De este modo, la medida que Sánchez presentó como una forma de “unir” a propietarios e inquilinos en un supuesto “bien común” nació rodeada de un rechazo casi unánime dentro del bloque que sostiene al Gobierno. Y ese aislamiento se convirtió de inmediato en un filón para la oposición. El PP subrayó que el presidente ya no logra apoyos ni siquiera en su propio Ejecutivo. Juan Bravo resumió la escena con una frase: “No tiene apoyos ni en el Parlamento ni en el propio Gobierno”. Miguel Tellado fue más duro al afirmar que Sánchez “ya no es capaz ni de evitar hacer el ridículo”, mientras otros dirigentes hablaban de improvisación, propaganda y un Ejecutivo sin rumbo.

El presidente del Gobierno, Pedro Sánchez, ha anunciado la aprobación de un Real Decreto-ley con tres medidas 'urgentes y contundentes' para regular el mercado del alquiler.

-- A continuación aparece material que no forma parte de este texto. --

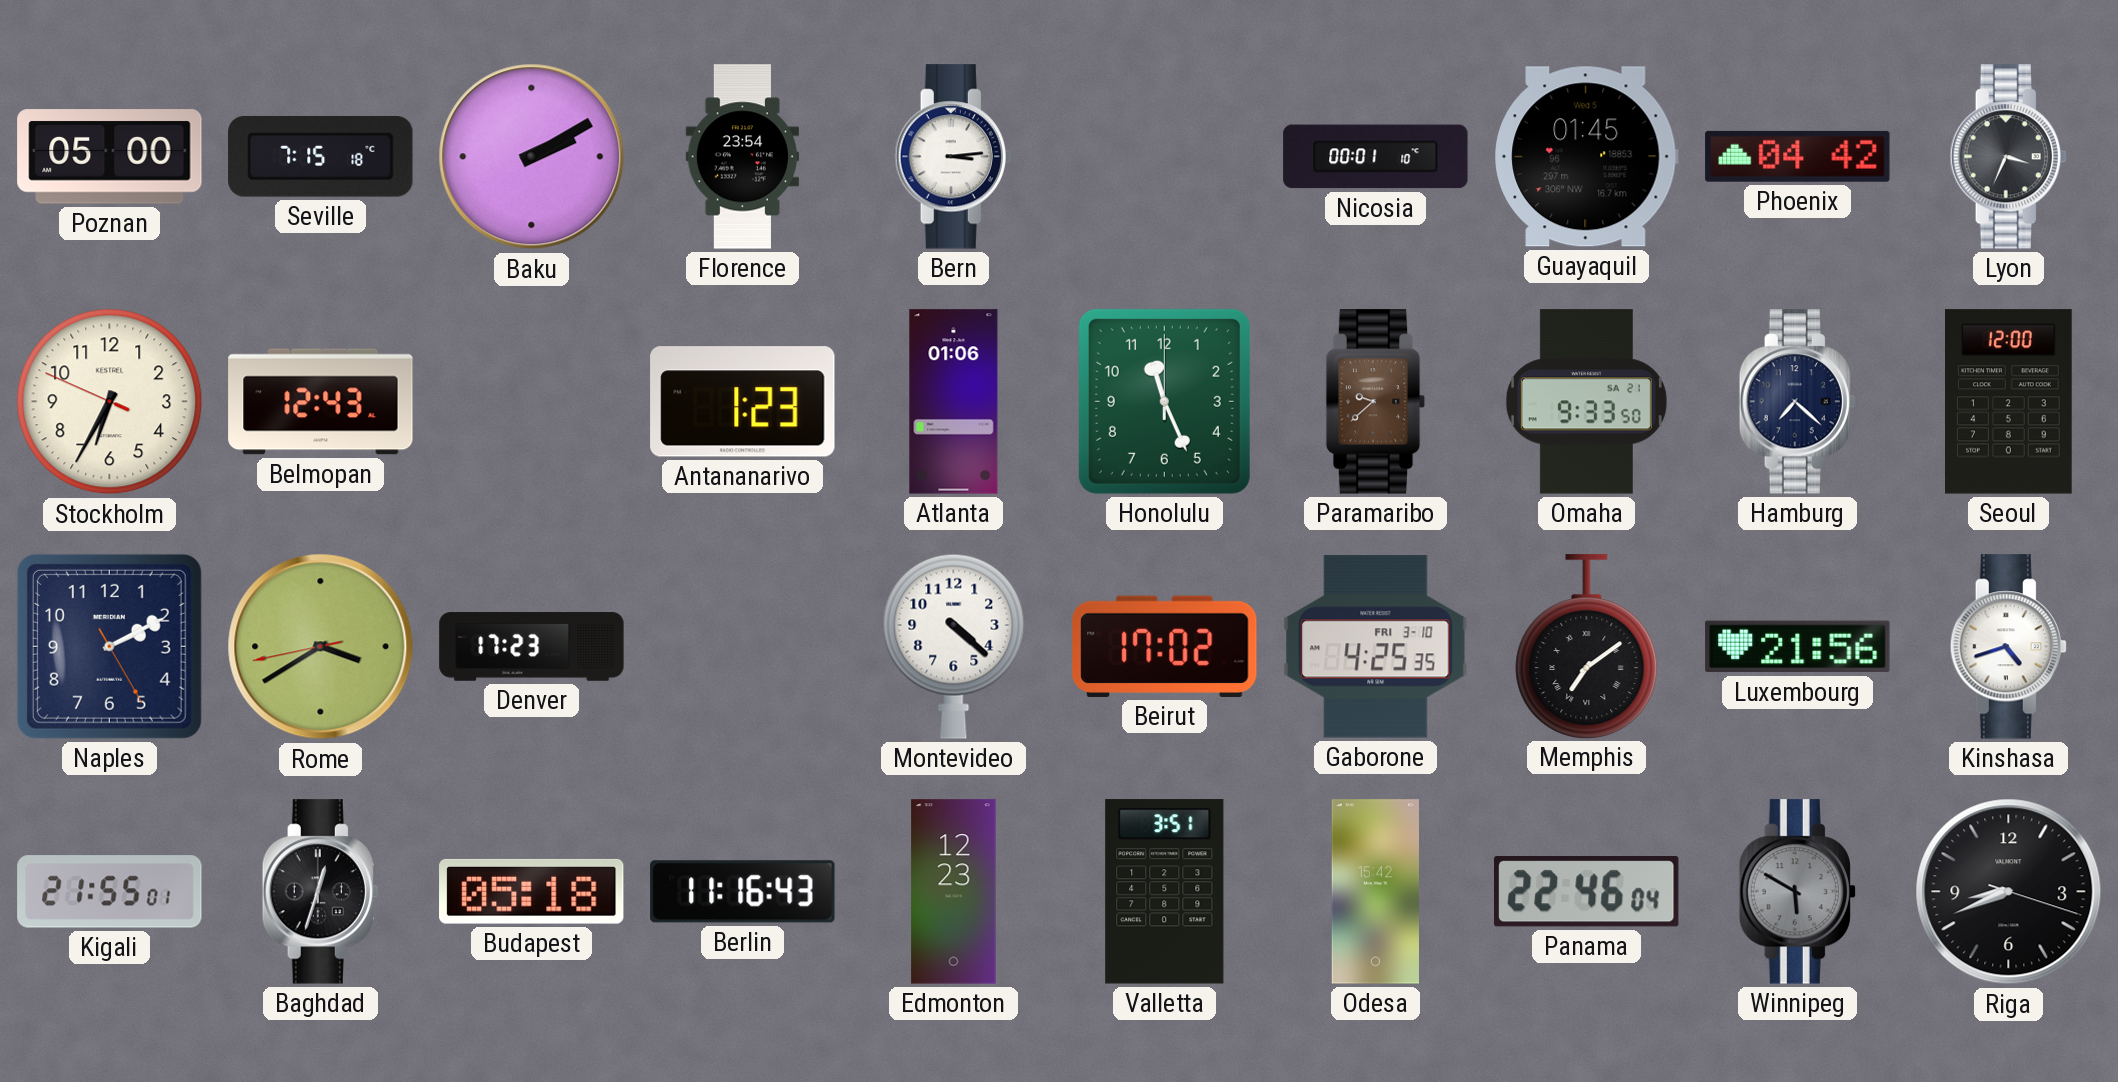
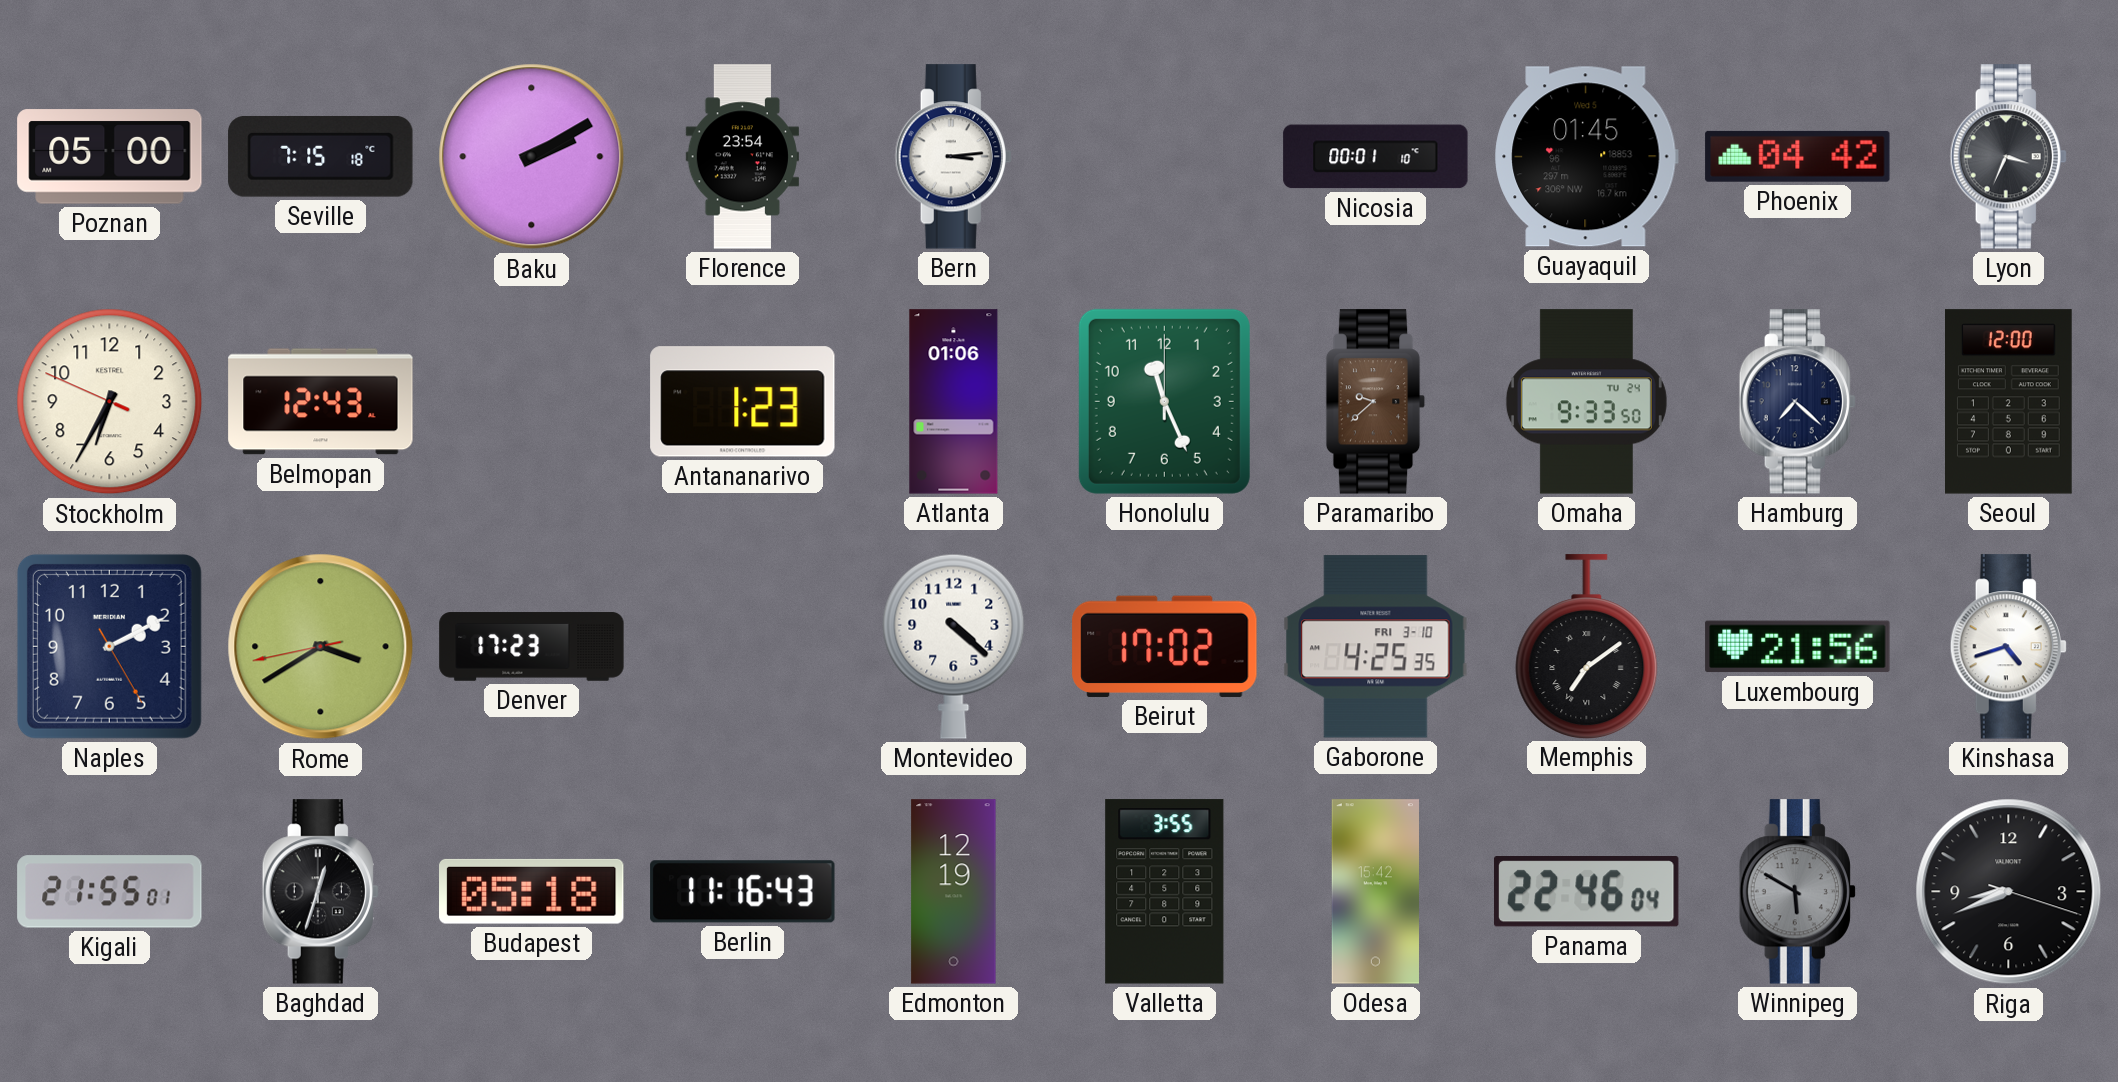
Omaha date: SA 21 -> TU 24
Edmonton: 12:23 -> 12:19
Valletta: 3:51 -> 3:55
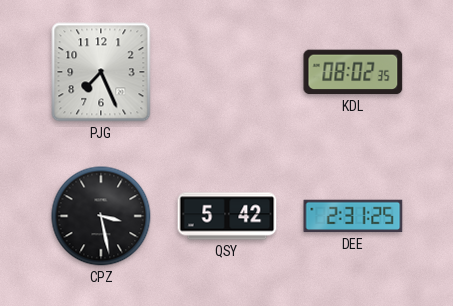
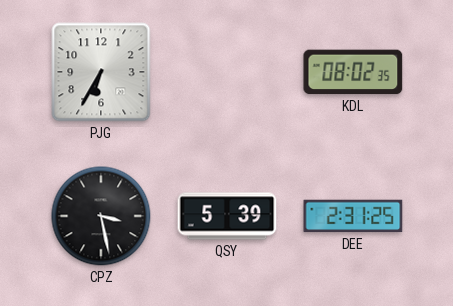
PJG: 7:26 -> 6:35
QSY: 5:42 -> 5:39
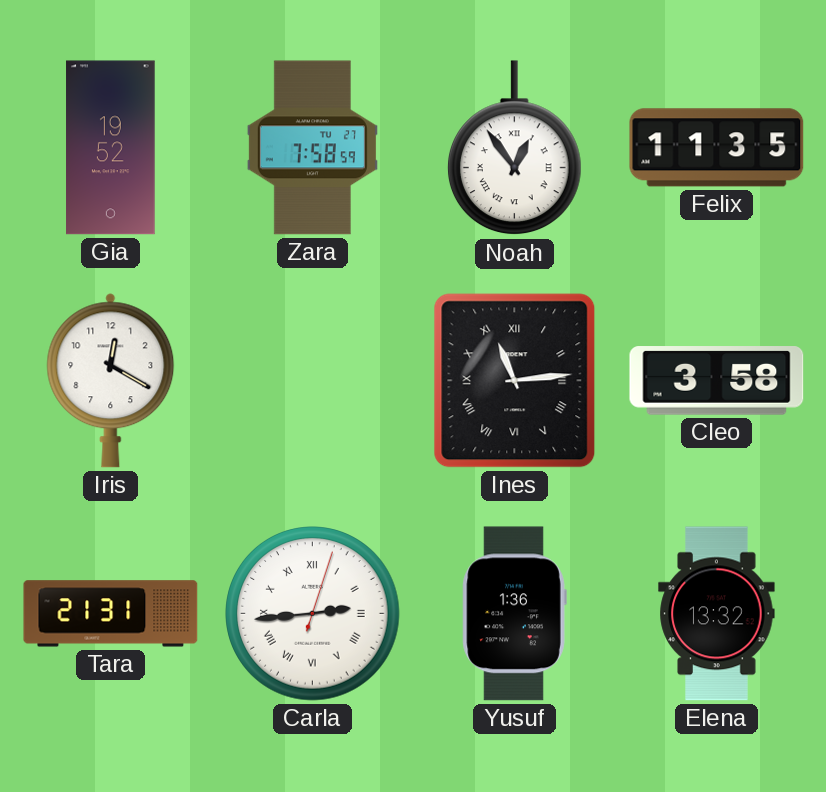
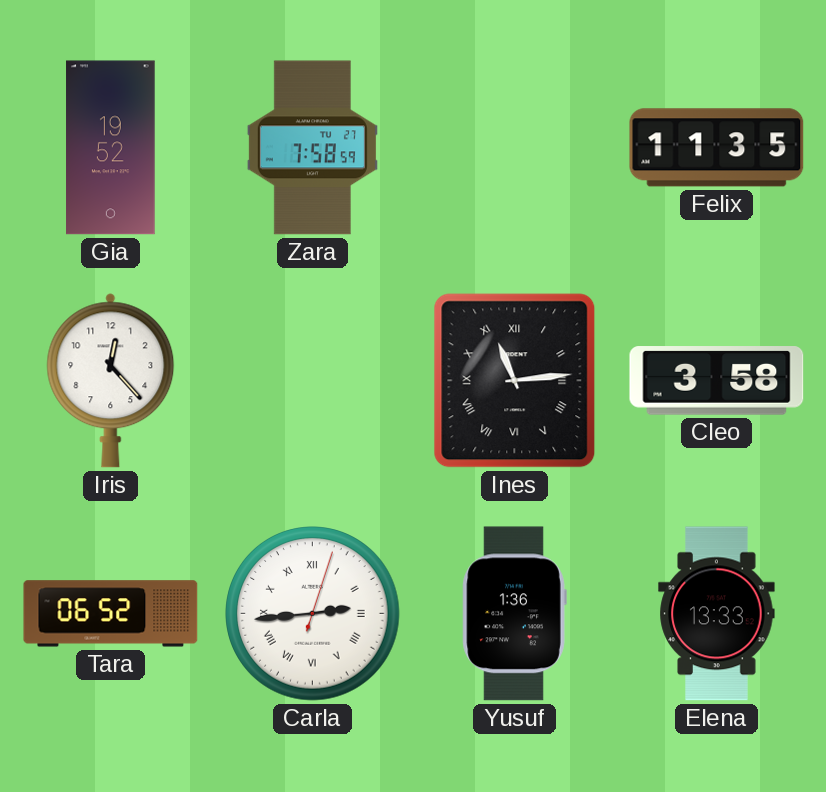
Noah: 12:54 -> none
Iris: 12:20 -> 12:23
Tara: 21:31 -> 06:52
Elena: 13:32 -> 13:33
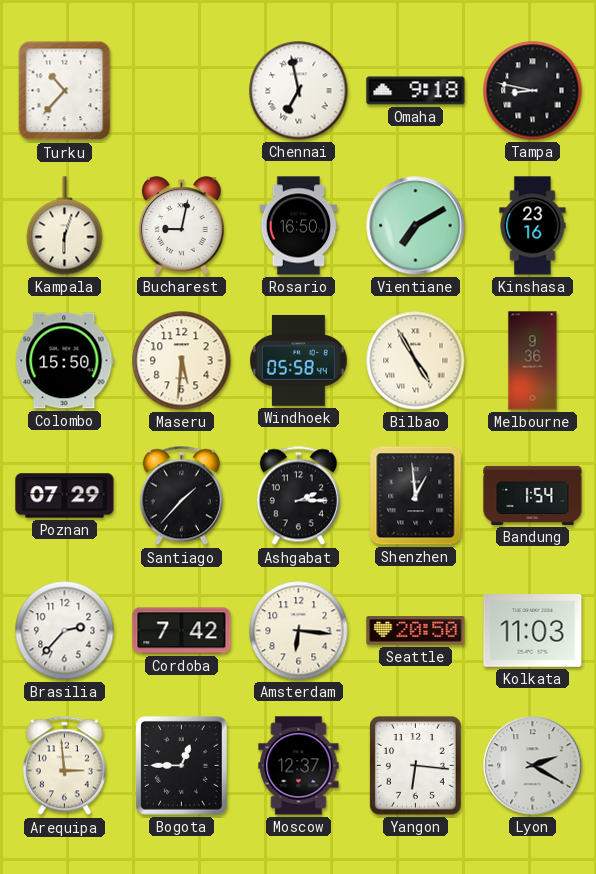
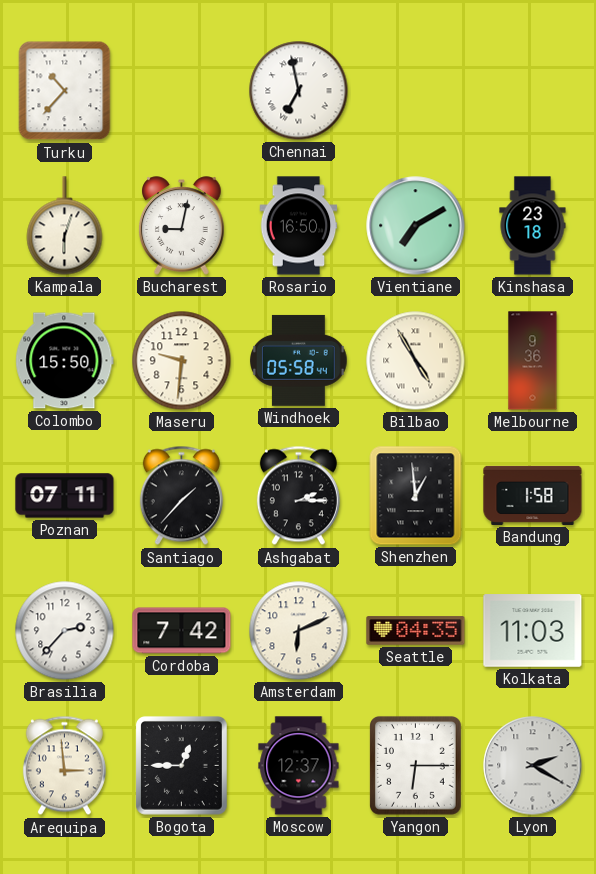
Omaha: 9:18 -> none
Tampa: 8:47 -> none
Kinshasa: 23:16 -> 23:18
Maseru: 5:31 -> 9:31
Poznan: 07:29 -> 07:11
Bandung: 1:54 -> 1:58
Amsterdam: 6:16 -> 6:11
Seattle: 20:50 -> 04:35
Yangon: 6:16 -> 6:15
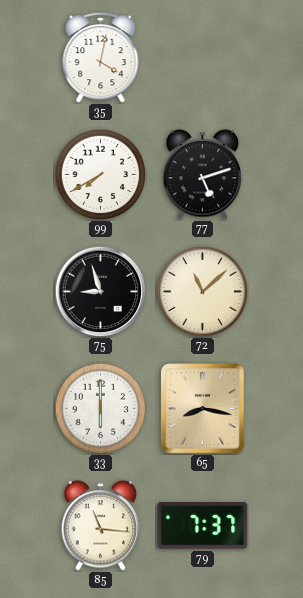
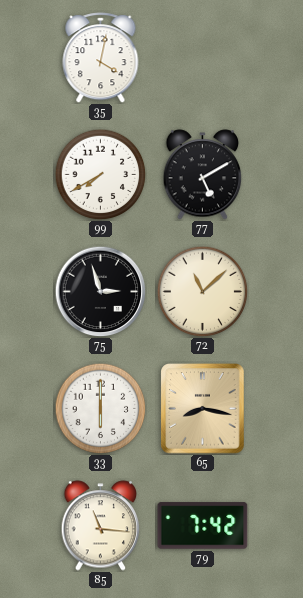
77: 5:12 -> 5:10
75: 8:57 -> 2:57
79: 7:37 -> 7:42
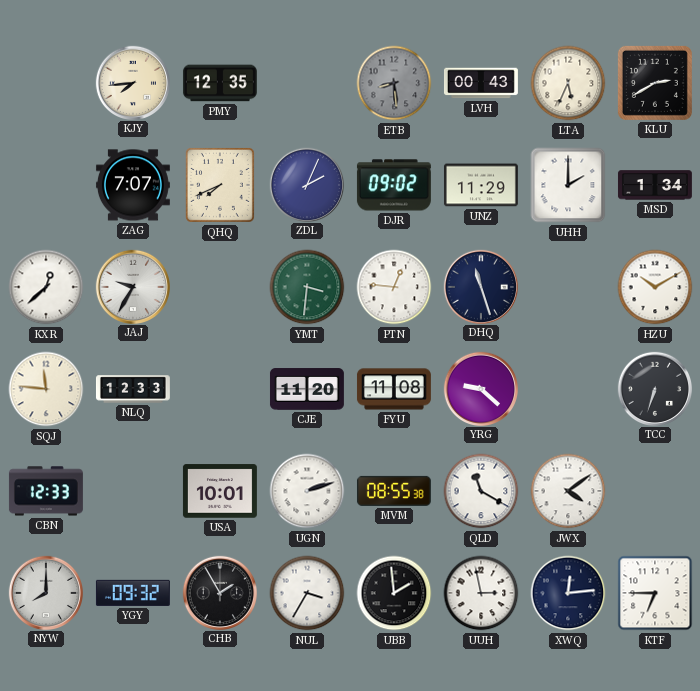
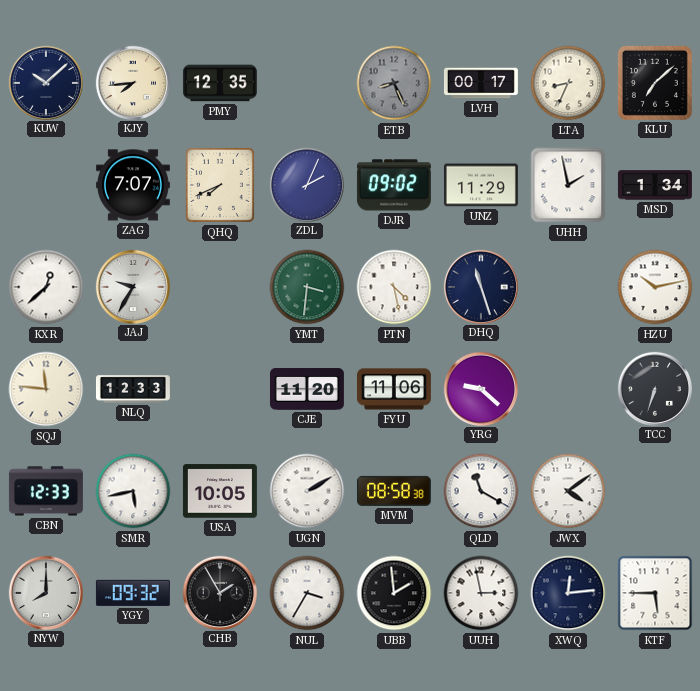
KUW: none -> 10:08
ETB: 8:29 -> 8:26
LVH: 00:43 -> 00:17
LTA: 5:34 -> 8:34
KLU: 2:40 -> 7:08
UHH: 2:00 -> 1:58
PTN: 12:46 -> 4:28
HZU: 10:10 -> 10:13
FYU: 11:08 -> 11:06
SMR: none -> 5:43
USA: 10:01 -> 10:05
UGN: 2:12 -> 2:10
MVM: 08:55 -> 08:58
KTF: 6:45 -> 5:45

Vox también despreció la iniciativa. Su portavoz, José Antonio Fúster, recordó que ya existen ayudas fiscales a los propietarios y sostuvo que las políticas de control de precios han fracasado allí donde se han aplicado. En su diagnóstico, Sánchez es el principal responsable de la crisis de la vivienda y su nuevo plan solo traerá menos oferta y precios más altos.

Mientras el Gobierno insiste en que el decreto se aprobará en las próximas semanas y que aún hay margen para trabajarlo con los socios, la escena que deja el anuncio de Campamento es la de un presidente que lanza una de las banderas sociales de la legislatura sin haber asegurado antes los apoyos necesarios, confiando en que la gravedad del problema y la presión política acaben alineando una mayoría que, por ahora, le da la espalda.